Working with leading organisations to provide a global, independent and transparent view of catastrophic events
In partnership with the University of Reading and the University of Exeter we applied our significant experience in windstorm modelling to create a historical extreme wind storms (XWS) database.
The University of Reading provided information on windstorm intensity and tracks. The Met Office collaborated with the University of Exeter to provide footprint analysis at 25-km resolution, applying post-processing techniques for a better representation of what happened than can be provided by observations alone.
The project benefited from collaboration with insurance industry participants, and 25-km resolution footprints of the 50 most intense storms are now available free of charge.
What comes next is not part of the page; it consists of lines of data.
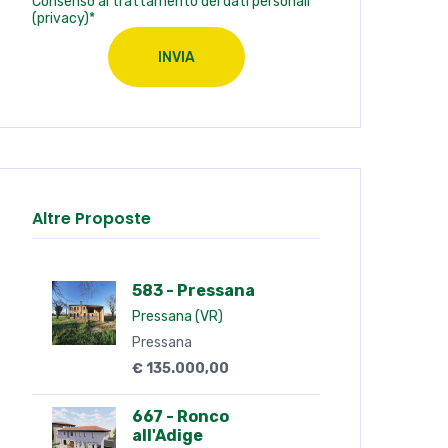
Consenso al trattamento dei dati personali
(privacy)*
INVIA
Altre Proposte
583 - Pressana
Pressana (VR)
Pressana
€ 135.000,00
667 - Ronco
all'Adige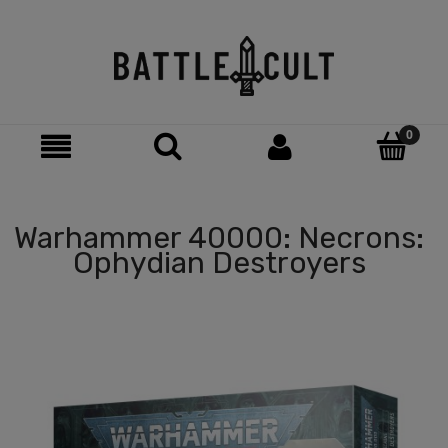
Warhammer 40000: Necrons:
Ophydian Destroyers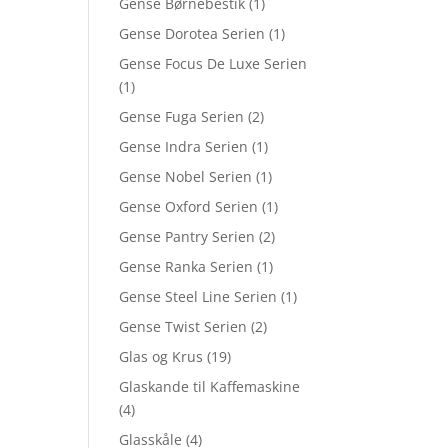
Gense Børnebestik
(1)
Gense Dorotea Serien
(1)
Gense Focus De Luxe Serien
(1)
Gense Fuga Serien
(2)
Gense Indra Serien
(1)
Gense Nobel Serien
(1)
Gense Oxford Serien
(1)
Gense Pantry Serien
(2)
Gense Ranka Serien
(1)
Gense Steel Line Serien
(1)
Gense Twist Serien
(2)
Glas og Krus
(19)
Glaskande til Kaffemaskine
(4)
Glasskåle
(4)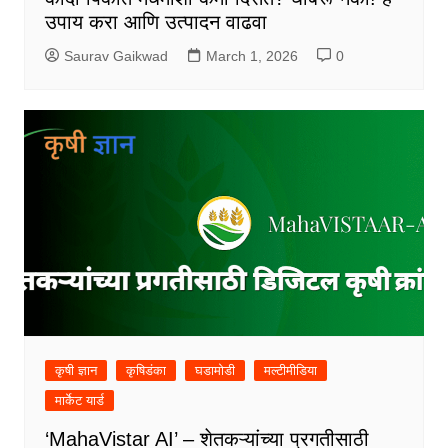
उपाय करा आणि उत्पादन वाढवा
Saurav Gaikwad
March 1, 2026
0
कृषी ज्ञान
कृषिडंका
घडामोडी
मल्टीमीडिया
मार्केट यार्ड
‘MahaVistar AI’ – शेतकऱ्यांच्या प्रगतीसाठी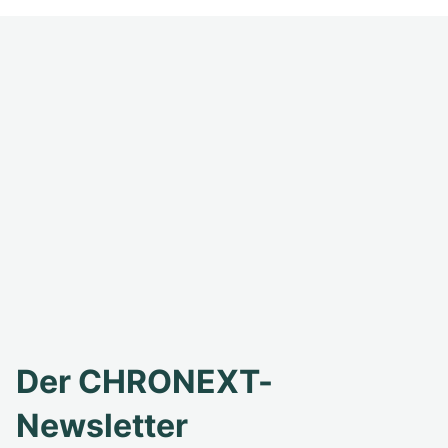
Der CHRONEXT-
Newsletter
Further information on the project see The XWS open access catalogue of extreme European windstorms from 1979 to 2012.
The Met Office and Lloyd's, the world's specialist insurance market, teamed up to promote the latest scientific research on North Atlantic hurricanes.
Landfalling hurricanes in the US are the costliest of all natural hazards, with the total bill for Hurricanes Katrina, Wilma and Rita in 2005 reaching an estimated $90bn.
Hurricanes and Long-term Climate Variability, a report from Lloyd's and the Met Office, examines the latest research papers from a number of leading organisations.
The study explores how atmospheric climate and oceanic conditions influence the formation of powerful storms and what drives them to make landfall.
In recent years, we have made great strides in understanding the global climate and providing medium and long-range forecasts for the most destructive storms, like North Atlantic hurricanes.
This study presents the very latest knowledge on what drives changes in hurricane landfalling risks by examining the underlying physical causes. This approach takes steps towards the validation of some commonly used statistical relationships and will potentially find others.
Commissioned by the Light Hill Risk Network, we wrote a report to define and describe the cycle of El Niño and La Niña episodes and their worldwide impacts most relevant to the finance industry, highlighting in particular severe rainfall and tropical storm aspects.
This assists the financial industry to make more informed decisions through an understanding of the El Niño Southern Oscillation (ENSO). This oscilation shifts the risks of damaging hazards in recognisable ways and is predictable about six months in advance.
The Met Office is an active member of the OASIS Loss Modelling Framework (LMF) community which includes representatives from insurance and reinsurance companies, along with other parties interested in catastrophe modelling. The LMF is focused on creating open access catastrophe models for the global community.
To assess the financial impacts of climate change, we worked with The Association of British Insurers (ABI) and catastrophe modelling experts AIR Worldwide, to conduct a study. The focus was on the dominant natural hazards in the UK, wind and inland flooding damage, and typhoon damage in China.
We created a series of climate scenarios based on the current state-of-the-art climate model output, as well as a diverse range of published scientific research and data. The scenarios were then used by AIR Worldwide to adjust their catastrophe models - providing a unique insight into relationships between climate change and potential financial risk impacts.